Over the years, I have been lucky enough to see so many great artists. They range from stadium acts like Paul McCartney, Bruce Springsteen, and The Rolling Stones, to local legends like The MC5, Savage Grace, and SRC, in their heyday, and tons of acts in between those two categories. I keep thinking about doing a post about the best concerts I have ever seen, and maybe some day I will. However, until I find that time, and since singer/songwriter Scott Ainslie is coming to Trinity House Theater this Friday, this column will have to do.
Mind you, I’m not settling on him. In fact, a Scott Ainslie concert may be the best performance I’ve ever seen.
I’ve been playing his music on my shows now for several years. I was fascinated with his most recent release, “The Last Shot Got Him.” It’s a collection of several songs that his most recent addition to his personal guitar “family,” a 1934 Gibson L-50 Acoustic Archtop, personally selected as the songs it wanted to play. Of course, almost all of them are from 1934. Even during his performance, Scott would say something like, “Now I wouldn’t have chosen this song to play, but the guitar thought differently about it!”
There is one exception on the album that isn’t from 1934. It is a song that he wrote called, Late Last Night,” and it’s written in a style that complements the other songs from the 30’s. It is one of the “Greatest Songs Ever Recorded” (GSER) The populist lyrics fit the politics of any time frame you’d like to pick, from way before 1934 to the robber baron era of the Industrial Age to our present day situation where elites steal from working people.
Anyway, I found out Scott Ainslie was coming to town to perform! There wasn’t anyway that I wasn’t going to see him. His appearance was on April 15, 2016 at The Green Wood Coffee House in Ann Arbor. It’s a wonderful place that puts artists in very close quarters with the audience. Even on the day of the performance, he posted some pictures to show his latest guitar its birth surroundings by stopping at the Gibson factory (now Heritage Guitar), in Kalamazoo, MI, where it was “born.” Now I’m really ready!
After working all day, I zipped over to Green Wood and waited for the show to start. Scott started on time and proceeded to not only play his music, but he talked and demonstrated with his rudimentary instruments about the history of the blues. Along the journey, he threw in personal stories of meeting and playing with blues legends and family members of those legends.
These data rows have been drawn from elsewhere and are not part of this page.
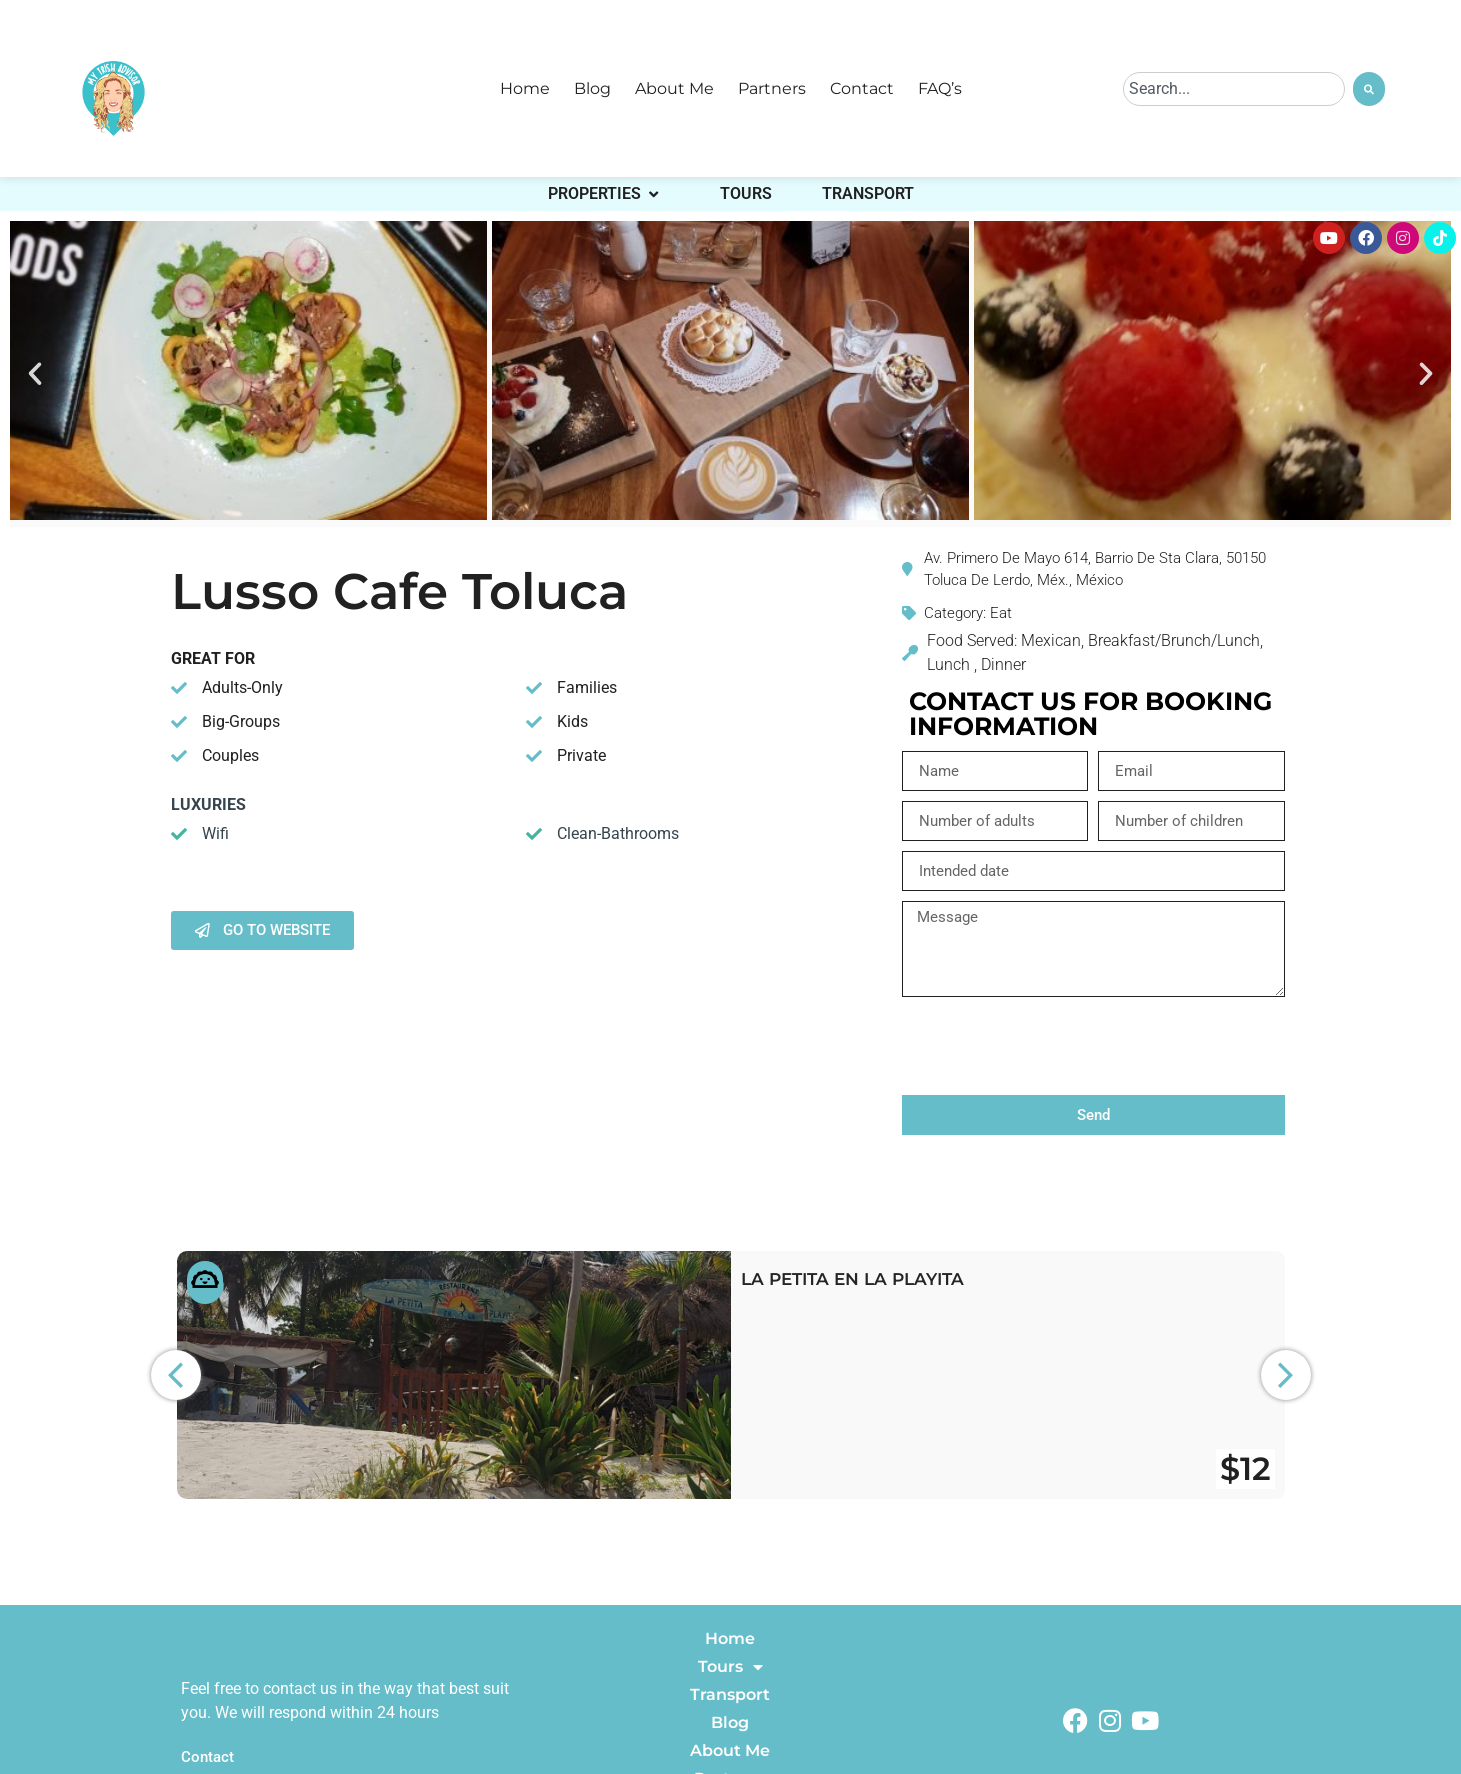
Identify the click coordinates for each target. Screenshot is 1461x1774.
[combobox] (1234, 89)
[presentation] (1054, 1046)
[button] (35, 374)
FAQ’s (940, 88)
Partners (772, 88)
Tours (730, 1667)
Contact (862, 88)
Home (525, 88)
For his first appearance to the Ann Arbor area, he wasn’t greeted by a large crowd. But that didn’t matter to Ainslie. He is hard to categorize because his musical choices straddle a line of blues, folk, gospel, and even jazz. His powerful, soulful voice probably didn’t need any amplification, either, and his warm personality came shining through, since he tends to smile often. His attention to detail in his finger picking was incredible!
Normally, the customary pattern for these shows is two sets with a break in between. When Scott started, he asked the audience if it was ok with them if he played all the way through without an intermission. No one objected, so he did a two hour set. Those two hours passed by like five minutes!
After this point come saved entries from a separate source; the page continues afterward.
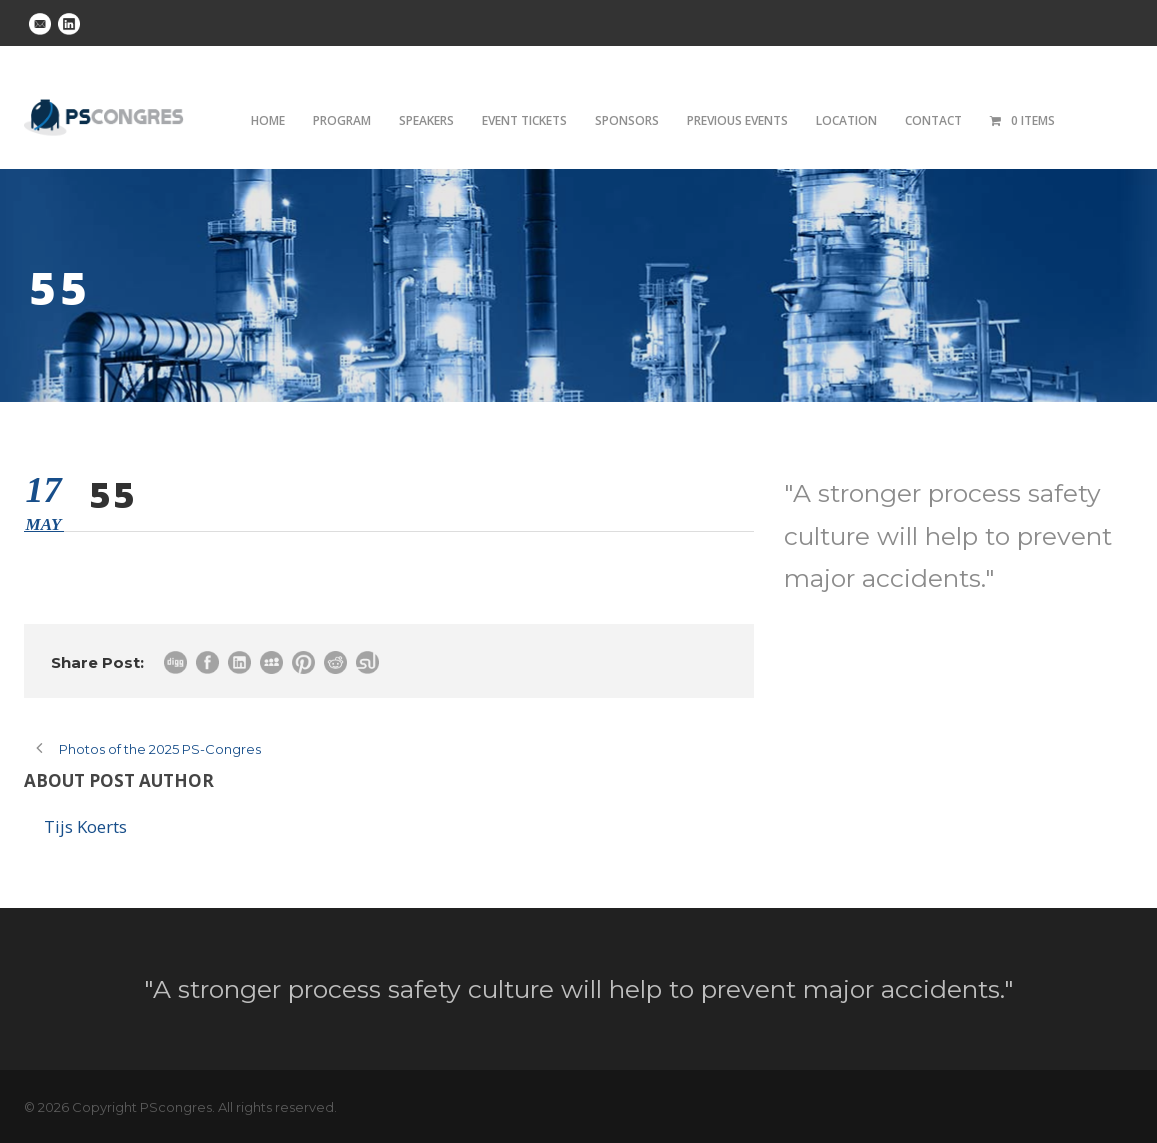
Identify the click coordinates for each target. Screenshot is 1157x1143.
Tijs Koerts (85, 826)
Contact (933, 120)
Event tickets (524, 120)
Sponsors (627, 120)
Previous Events (737, 120)
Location (846, 120)
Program (342, 120)
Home (268, 120)
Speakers (426, 120)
Moving from story to story and song to song, he performed a “musical seance” where he became a conduit for all of his blues legend idols. As the show continued on its sojourn, it seemed like the spirits of Robert Johnson, Son House, and so many others filled the room with their presence! And, of course, they were there because when a living artist sings a dead artist’s song, they do live again!
I have always liked the blues, but Ainslie’s insights brought me to a new level of appreciation! I couldn’t put my finger on it until I started thinking of writing this blog, but I know I have been playing more blues on both of my radio shows, “Prime Time Theme Attic” on Monday nights from 8PM-10 PM ET, and “Theme Attic” on Wednesday Mornings from 10A-12 Noon ET.
Here’s a link:
Listen live: www.whfr.fm/images/stream_audio.html
It can easily be traced to his performance.
So, Scott Ainslie will be back in the Detroit area this Friday night, April 21, when he performs at Trinity House Theater in Livonia. If you go see him, will you have this same other worldly experience? Well, I can’t promise that. Everyone’s life is a whole different set of variables, and music is also very personal. But I will be there. And I don’t even know if it will happen that way again for me. But isn’t it worth that chance? At the least, I know it will be another superb, personal, performance, because I’ve already seen him give his all!